## Your instructions
Each line of the listing that includes "Ocean" should be reported.

--------------------------------

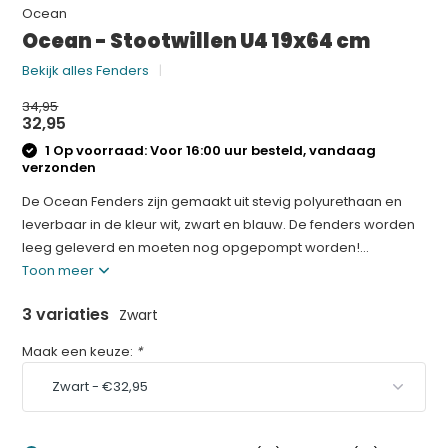
Ocean
Ocean - Stootwillen U4 19x64 cm
Bekijk alles Fenders
34,95
32,95
1 Op voorraad: Voor 16:00 uur besteld, vandaag
verzonden
De Ocean Fenders zijn gemaakt uit stevig polyurethaan en
leverbaar in de kleur wit, zwart en blauw. De fenders worden
leeg geleverd en moeten nog opgepompt worden!...
Toon meer
3 variaties
Zwart
Maak een keuze:
*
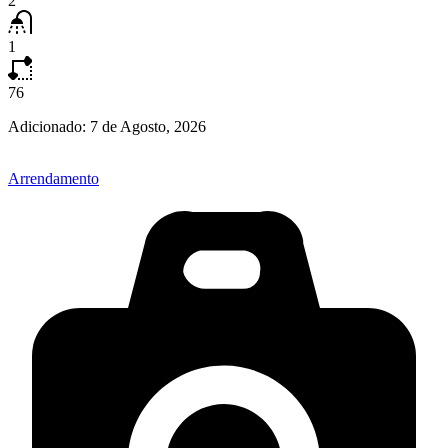
2
1
76
Adicionado:
7 de Agosto, 2026
Arrendamento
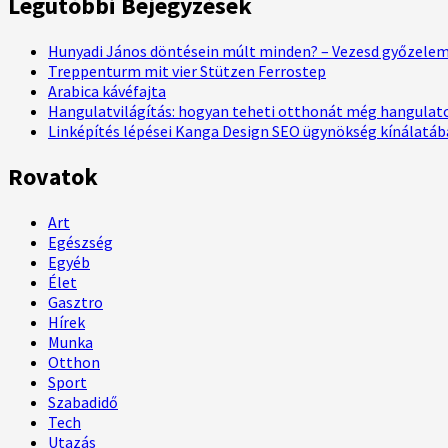
Legutóbbi Bejegyzések
Hunyadi János döntésein múlt minden? – Vezesd győzelemr
Treppenturm mit vier Stützen Ferrostep
Arabica kávéfajta
Hangulatvilágítás: hogyan teheti otthonát még hangulat
Linképítés lépései Kanga Design SEO ügynökség kínálatá
Rovatok
Art
Egészség
Egyéb
Élet
Gasztro
Hírek
Munka
Otthon
Sport
Szabadidő
Tech
Utazás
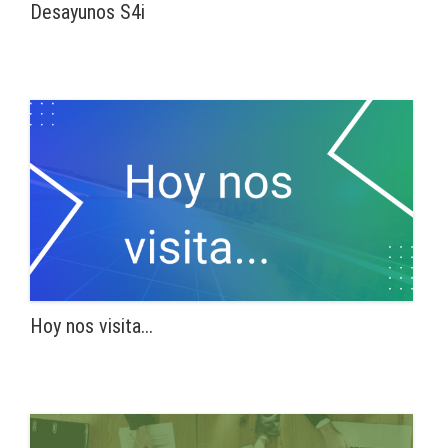
Desayunos S4i
Hoy nos visita...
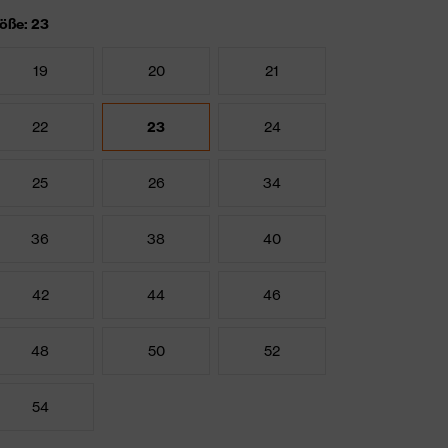
öße: 23
19
20
21
22
23
24
25
26
34
36
38
40
42
44
46
48
50
52
54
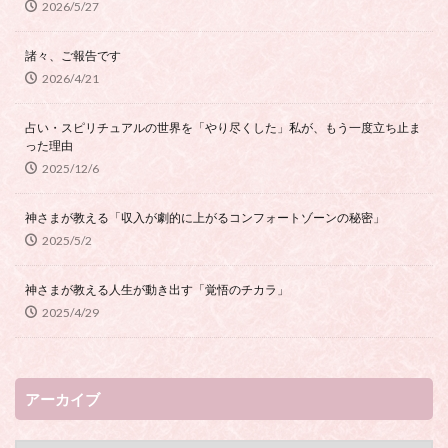
2026/5/27
諸々、ご報告です
2026/4/21
占い・スピリチュアルの世界を「やり尽くした」私が、もう一度立ち止ま
った理由
2025/12/6
神さまが教える「収入が劇的に上がるコンフォートゾーンの秘密」
2025/5/2
神さまが教える人生が動き出す「覚悟のチカラ」
2025/4/29
アーカイブ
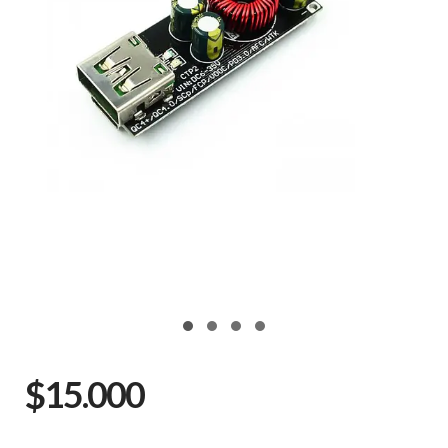
$15.000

--------------------------------

## Written reply
Ocean
Ocean - Stootwillen U4 19x64 cm
De Ocean Fenders zijn gemaakt uit stevig polyurethaan en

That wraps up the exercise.